I suddenly realized that I was no longer looking at the baby Bre. The teenage Bre. The college-bound Bre. I was looking at the Bre that was going to make a huge difference in this world. The Bre that is going to write grant proposals and develop programs for underprivileged women and children. The Bre that volunteers to work with teens in trouble in our judicial system. The Bre that drinks coffee in the morning and doesn't care if she wears make-up to the store. The Bre that doesn't give a crap what clothing is in style and is happy to donate her gently used shirts and purses to Goodwill. "Proud" is a word that is so understated. Proud is the giant golf ball-sized lump that stays permanently in the back of your throat and threatens to open up the dam to your heart and drown your face in a tyranny of laughter and tears. But she frowns on that. No, Mother, I'm not doing anything that everyone else should be doing. Get over it.
As much as I am proud, I feel lost now. Selfish, I know, but nonetheless, lost. I came to find out that she travels everywhere. Columbus, Cincinnati, Toledo, Washington, D.C. on "missions." Her teachers, peers, advisors have all claimed she is well beyond her years in intelligence and compassion. She has received letters of recommendation from our state senator and state representative. Yet when she found I had framed these and countless other letters, scholarship and Dean's List certificates, she didn't like the "attention." She wasn't in it for the attention. She was in it to make the voice in her heart "quiet down" a bit.
Many nights I came home and found a note that read, "Sorry, Mom, but I had to go to *location* and see *person.* I will try to be home tomorrow. I love you." But! We had plans! Choking back the tears I would get in the shower and try to find sleep that night, resisting the urge to call her or text her. The next day when she came in, she would put her keys on the counter and retreat to her room to find sleep for an hour. Before I knew it, she was answering her emails, texts and voicemails once again.
I know she is someone special. Now the world is finding out. I've never liked to share. Last week I was in the kitchen and I caught a blur of her out of the corner of my eye and I went to her, chased her down and grabbed her up in my arms. I had had enough. Holding her close, it was almost as if my mind began playing a movie of her from birth to present. I could not help it and my heart began to flow, drowning her shoulder in unashamed emotion. I felt her small arms encircle me tighter and her hand gently caress my back.
"Mommy? Are you okay?"
Hearing the word "Mommy" at this point only made it worse, but I managed to choke out the words, "Where has all the time gone, Beanie?"

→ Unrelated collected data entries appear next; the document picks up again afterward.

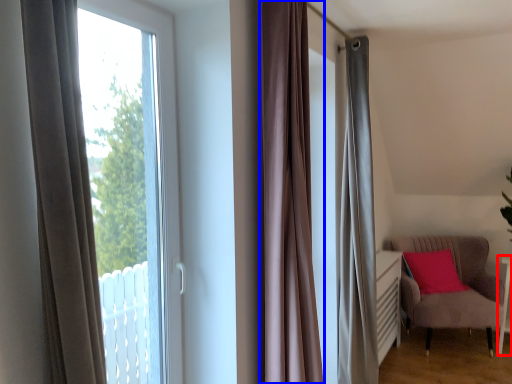 Question: Which point is further to the camera, side table (highlighted by a red box) or curtain (highlighted by a blue box)?

Choices:
 (A) side table
 (B) curtain

Answer: (A) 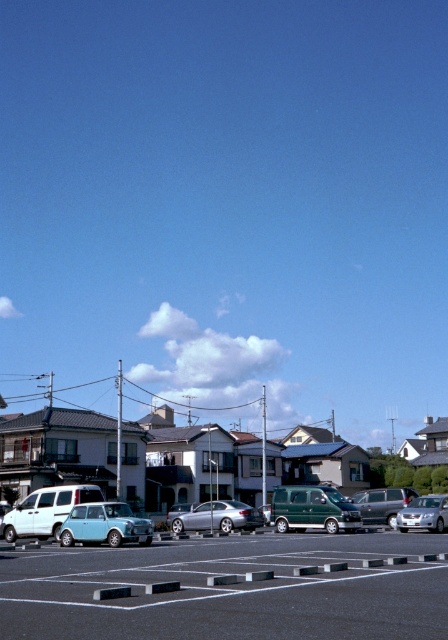 Does black asphalt parking lot at lower center have a larger size compared to green matte van at center?

Yes, black asphalt parking lot at lower center is bigger than green matte van at center.

Is point (27, 636) farther from camera compared to point (280, 492)?

No.

Image resolution: width=448 pixels, height=640 pixels. What are the coordinates of `black asphalt parking lot at lower center` in the screenshot? It's located at (229, 589).

Can you confirm if black asphalt parking lot at lower center is shorter than metallic silver sedan at center?

Yes, black asphalt parking lot at lower center is shorter than metallic silver sedan at center.

In the scene shown: Which of these two, black asphalt parking lot at lower center or metallic silver sedan at center, stands taller?

metallic silver sedan at center is taller.

Between point (244, 570) and point (366, 496), which one is positioned in front?

Point (244, 570) is more forward.

You are a GUI agent. You are given a task and a screenshot of the screen. Output one action in this format:
    pyautogui.click(x=<x>, y=<y>)
    Task: Click on the black asphalt parking lot at lower center
    Image resolution: width=448 pixels, height=640 pixels.
    Given the screenshot: What is the action you would take?
    pyautogui.click(x=229, y=589)

Which of these two, green matte van at center or satin silver sedan at center, stands taller?

With more height is satin silver sedan at center.

Between green matte van at center and satin silver sedan at center, which one appears on the left side from the viewer's perspective?

Positioned to the left is satin silver sedan at center.

Which is behind, point (340, 500) or point (193, 524)?

The point (193, 524) is more distant.

You are a GUI agent. You are given a task and a screenshot of the screen. Output one action in this format:
    pyautogui.click(x=<x>, y=<y>)
    Task: Click on the green matte van at center
    Image resolution: width=448 pixels, height=640 pixels.
    Given the screenshot: What is the action you would take?
    pyautogui.click(x=311, y=509) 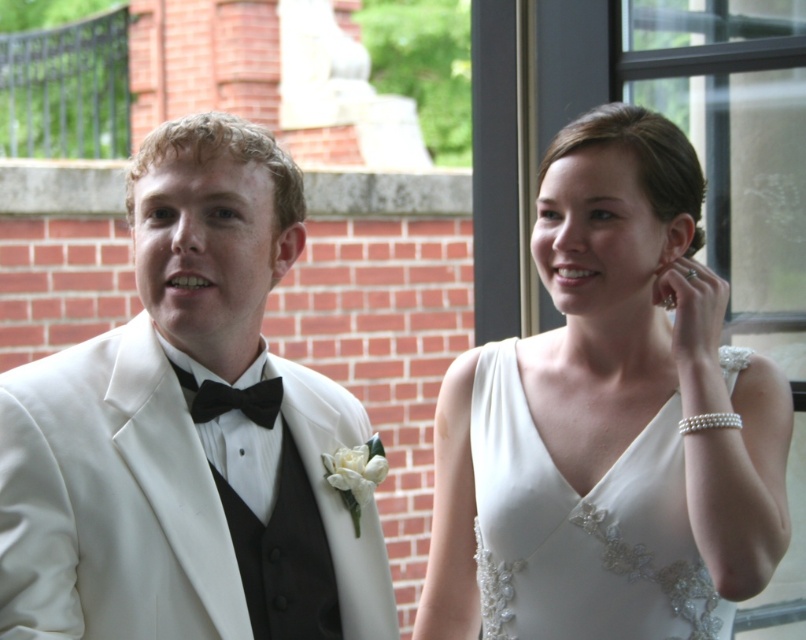 Question: Which object appears closest to the camera in this image?

Choices:
 (A) white satin tuxedo at left
 (B) white satin dress at upper right

Answer: (A)

Question: Observing the image, what is the correct spatial positioning of white satin dress at upper right in reference to black velvet bow tie at center?

Choices:
 (A) below
 (B) above

Answer: (A)

Question: Which point is closer to the camera taking this photo?

Choices:
 (A) (276, 406)
 (B) (721, 353)
 (C) (696, 275)
 (D) (235, 492)

Answer: (D)

Question: Estimate the real-world distances between objects in this image. Which object is farther from the white satin dress at upper right?

Choices:
 (A) black velvet bow tie at center
 (B) white satin tuxedo at left

Answer: (A)

Question: Observing the image, what is the correct spatial positioning of white satin dress at center in reference to black velvet bow tie at center?

Choices:
 (A) left
 (B) right

Answer: (B)

Question: Does white satin dress at center appear on the right side of white satin dress at upper right?

Choices:
 (A) no
 (B) yes

Answer: (B) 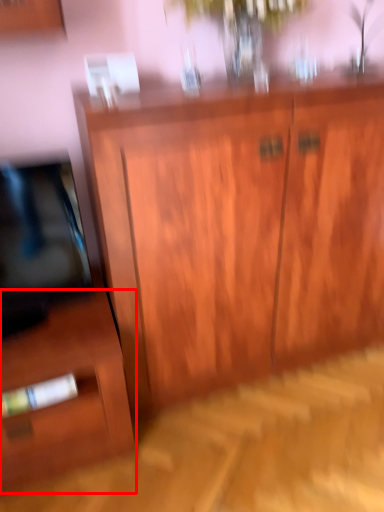 Question: In this image, where is side cabinet (annotated by the red box) located relative to cupboard?

Choices:
 (A) right
 (B) left

Answer: (B)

"Oh, but Mom! That's not the right question!"
Putting me at arms length she looked intently into my face and that's when I saw them. Her eyes. SO FULL of promise and hope for her world. A deep conviction of what she believed in and a compassion that struck every fiber of my being...
"The question IS, what are we going to do with all the time we have left?? I'm sorry I haven't been around much. But you are RIGHT HERE (*tapping her heart*). I carry you with me everywhere I go."

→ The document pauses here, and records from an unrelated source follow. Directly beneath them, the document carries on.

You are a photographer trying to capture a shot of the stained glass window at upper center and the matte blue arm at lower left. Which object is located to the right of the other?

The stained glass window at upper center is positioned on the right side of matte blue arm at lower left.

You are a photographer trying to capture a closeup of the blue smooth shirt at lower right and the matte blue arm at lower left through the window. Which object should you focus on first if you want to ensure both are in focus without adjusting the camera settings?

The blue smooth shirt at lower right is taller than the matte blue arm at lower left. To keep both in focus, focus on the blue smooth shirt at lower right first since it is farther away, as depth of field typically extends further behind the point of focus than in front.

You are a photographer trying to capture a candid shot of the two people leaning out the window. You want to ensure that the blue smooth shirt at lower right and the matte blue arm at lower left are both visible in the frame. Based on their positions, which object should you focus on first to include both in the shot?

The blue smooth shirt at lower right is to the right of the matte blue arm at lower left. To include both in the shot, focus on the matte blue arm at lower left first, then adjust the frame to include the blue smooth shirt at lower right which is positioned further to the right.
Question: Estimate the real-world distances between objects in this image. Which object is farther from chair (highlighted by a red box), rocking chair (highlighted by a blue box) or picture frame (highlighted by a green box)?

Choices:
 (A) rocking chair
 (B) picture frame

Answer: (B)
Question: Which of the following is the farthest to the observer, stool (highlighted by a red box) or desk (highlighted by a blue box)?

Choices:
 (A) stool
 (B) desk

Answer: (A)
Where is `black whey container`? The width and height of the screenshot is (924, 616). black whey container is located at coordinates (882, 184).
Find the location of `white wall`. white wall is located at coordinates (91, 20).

Nodding, I managed a smile. Not a fake one, but one of realization. I understood. I understood that drive, that heart that believes in a better place and doesn't let the world get you down. I cupped her beautiful face in my hands and I said, "You are beautiful, baby girl."

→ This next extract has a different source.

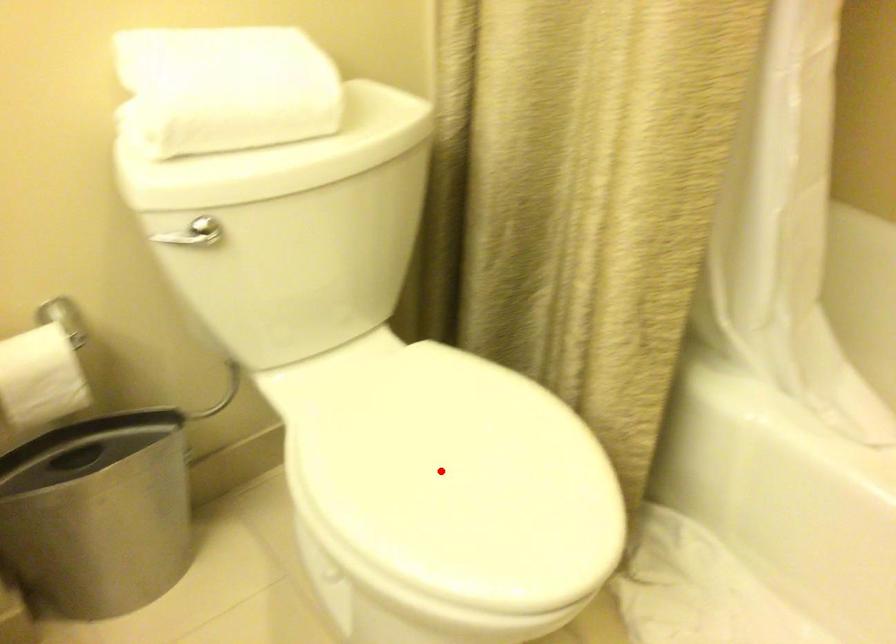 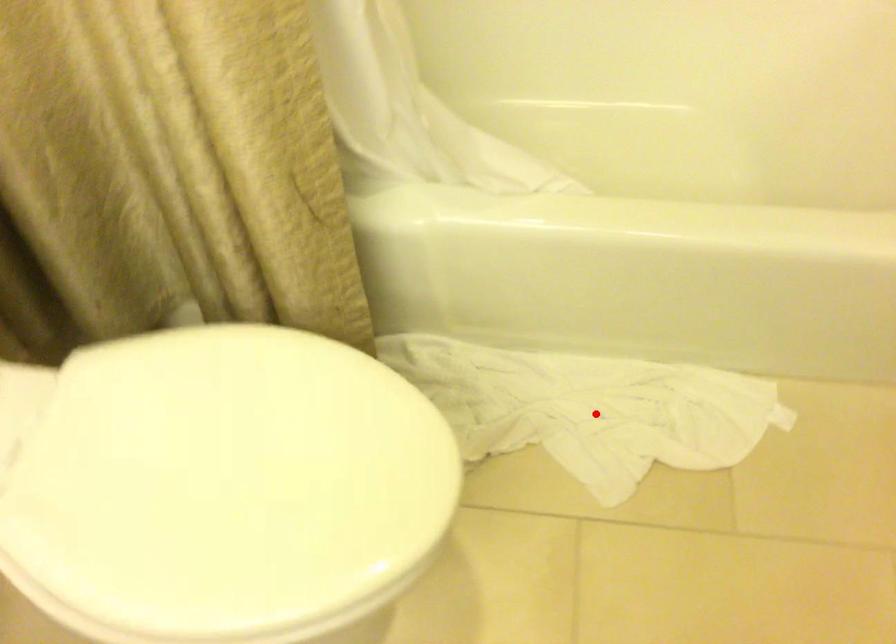 I am providing you with two images of the same scene from different viewpoints. A red point is marked on the first image and another point is marked on the second image. Does the point marked in image1 correspond to the same location as the one in image2?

Then she said, "You wanna go raid the buffet at Giovanni's like old times??"
Nodding emphatically I started to run to the bathroom to check my make-up and she exclaimed, "Who cares!! Let's go, I'm driving!"
Yes. I'm proud. But I still don't like to share. I still miss the "old" Bre. But something tells me "this one" is loved by many others as well. I'm just going to have to get used to it. I've got to swallow the golf ball. I've got to realize it's all going to be okay now. It's okay to...let go.
It's not about my "loss" anymore. It's about her and her beautiful life, a life she NEEDS to share with others so that they may have hope, promise. What more could a parent wish for? What more is there?
God bless. You are loved. By me...and all of the "Bres" in this world.